I have taken a look into this and come up with the similar conclusion.
This could be reproduced with the Split DWARF -- when building e.g. GDB project with -gsplit-dwarf option enabled, it triggers the issue. I was struggling to make a simple test case (from a high level) that meets all the requirements, but it is very hard. That is why I've sent the email: https://lists.llvm.org/pipermail/llvm-dev/2021-April/149735.html.

Ah, hmm - why would this come up in Split DWARF, do you think? Split DWARF doesn't have any cross-CU references (the format has no way to encode them) so I'd expect no DIEs to be added to the InlinedFnsToBeProcessed list?

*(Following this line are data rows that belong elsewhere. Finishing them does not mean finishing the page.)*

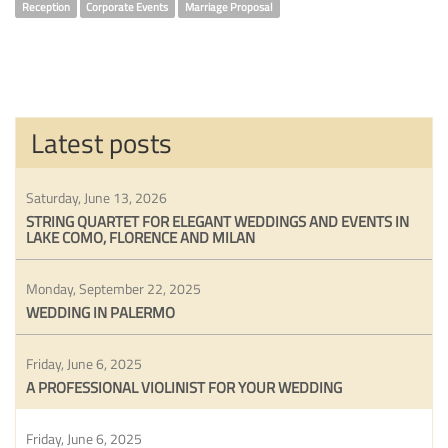
Reception
Corporate Events
Marriage Proposal
Latest posts
Saturday, June 13, 2026
STRING QUARTET FOR ELEGANT WEDDINGS AND EVENTS IN
LAKE COMO, FLORENCE AND MILAN
Monday, September 22, 2025
WEDDING IN PALERMO
Friday, June 6, 2025
A PROFESSIONAL VIOLINIST FOR YOUR WEDDING
Friday, June 6, 2025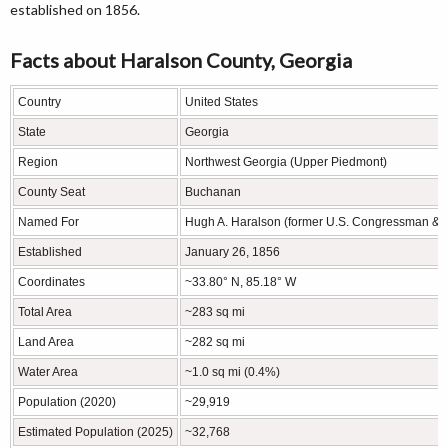
established on 1856.
Facts about Haralson County, Georgia
Country
United States
State
Georgia
Region
Northwest Georgia (Upper Piedmont)
County Seat
Buchanan
Named For
Hugh A. Haralson (former U.S. Congressman & Ge
Established
January 26, 1856
Coordinates
~33.80° N, 85.18° W
Total Area
~283 sq mi
Land Area
~282 sq mi
Water Area
~1.0 sq mi (0.4%)
Population (2020)
~29,919
Estimated Population (2025)
~32,768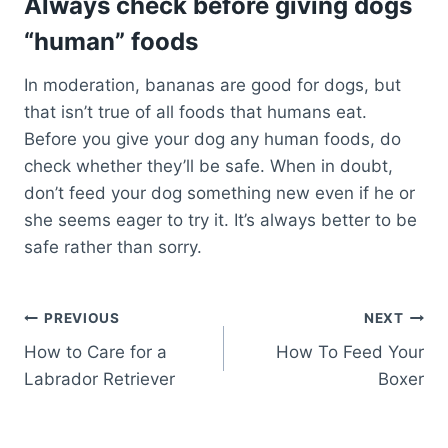
Always check before giving dogs
“human” foods
In moderation, bananas are good for dogs, but
that isn’t true of all foods that humans eat.
Before you give your dog any human foods, do
check whether they’ll be safe. When in doubt,
don’t feed your dog something new even if he or
she seems eager to try it. It’s always better to be
safe rather than sorry.
Post
PREVIOUS
NEXT
How to Care for a
How To Feed Your
navigation
Labrador Retriever
Boxer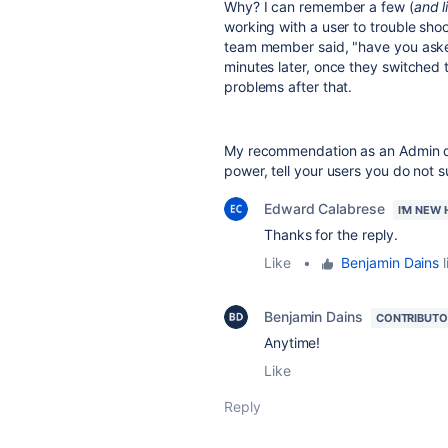
Why? I can remember a few (
and l
working with a user to trouble shoo
team member said, "have you aske
minutes later, once they switched
problems after that.
My recommendation as an Admin dea
power, tell your users you do not 
Edward Calabrese
I'M NEW 
Thanks for the reply.
Like
•
Benjamin Dains
l
Benjamin Dains
CONTRIBUTO
Anytime!
Like
Reply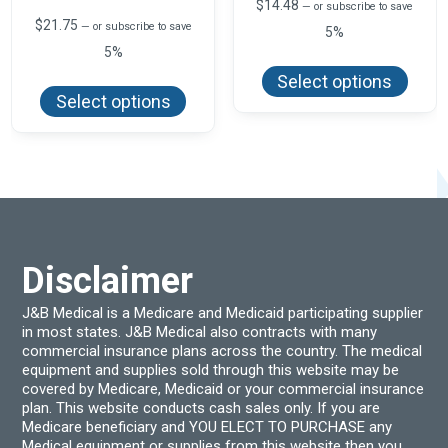
$
14.48
—
or subscribe to save
$
21.75
—
or subscribe to save
5%
5%
This
produ
This
Select options
has
product
Select options
multi
has
varian
multiple
The
variants.
optio
The
may
options
be
may
chos
be
on
chosen
the
on
produ
the
page
product
Disclaimer
page
J&B Medical is a Medicare and Medicaid participating supplier
in most states. J&B Medical also contracts with many
commercial insurance plans across the country. The medical
equipment and supplies sold through this website may be
covered by Medicare, Medicaid or your commercial insurance
plan. This website conducts cash sales only. If you are
Medicare beneficiary and YOU ELECT TO PURCHASE any
Medical equipment or supplies from this website then you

The example I had in my mind is a bit different (I haven't looked into cross-cu support yet, but we should have covered it).
Let me first explain two main variables here:

GlobalInlinedFnInfo -- keeps track of DW_TAG_subprogram copies with DW_AT_inline, so when we face a DW_TAG_inlined_subroutine we know for how many variables we have zero % location coverage
InlinedFnsToBeProcessed -- doing recursive approach if we can firsly meet a DW_TAG_inlined_subroutine referencing a DW_TAG_subprogram copy with DW_AT_inline (since DWARF standard does not propose the order), this variable keeps the DW_TAG_inlined_subroutine DIEs that should be processed after we are finished with the dwarf tree

Let us know consider a big project (let it be GDB) compiled with -gsplit-dwarf. Main executable will have debug_info section:

$ llvm-dwarfdump gdb
0x0000000b: DW_TAG_compile_unit
           DW_AT_stmt_list   (0x00000000)
           DW_AT_comp_dir    ("/gdb")
           DW_AT_GNU_pubnames        (true)
           DW_AT_GNU_dwo_name        ("gdb.dwo")
           DW_AT_GNU_dwo_id  (0xb8ed71b1bb823706)
           DW_AT_low_pc      (0x0000000000482370)
           DW_AT_high_pc     (0x000000000048239a)
           DW_AT_GNU_addr_base       (0x00000000)
0x00000030: Compile Unit: length = 0x00000030, format = DWARF32, version = 0x0004, abbr_offset = 0x001a, addr_size = 0x08 (next unit at 0x00000064)

0x0000003b: DW_TAG_compile_unit
           DW_AT_stmt_list   (0x00000069)
           DW_AT_comp_dir    ("/gdb")
           DW_AT_GNU_pubnames        (true)
           DW_AT_GNU_dwo_name        ("amd64-tdep.dwo")
           DW_AT_GNU_dwo_id  (0x97c5a9e4ce1a43bf)
           DW_AT_GNU_ranges_base     (0x00000000)
           DW_AT_low_pc      (0x00000000004823a0)
           DW_AT_high_pc     (0x000000000048e982)
           DW_AT_GNU_addr_base       (0x00000018)
0x00000064: Compile Unit: length = 0x0000002c, format = DWARF32, version = 0x0004, abbr_offset = 0x0037, addr_size = 0x08 (next unit at 0x00000094)

0x0000006f: DW_TAG_compile_unit
....

We will keep filling both of these variables (GlobalInlinedFnInfo and InlinedFnsToBeProcessed) for all the CUs, but there could be a situation where we have inlined_subroutine referencing a subprogram, but we accidently use variables info from subprogram from previous CU with the same DIE offset -- that is why we have different numbers for this case.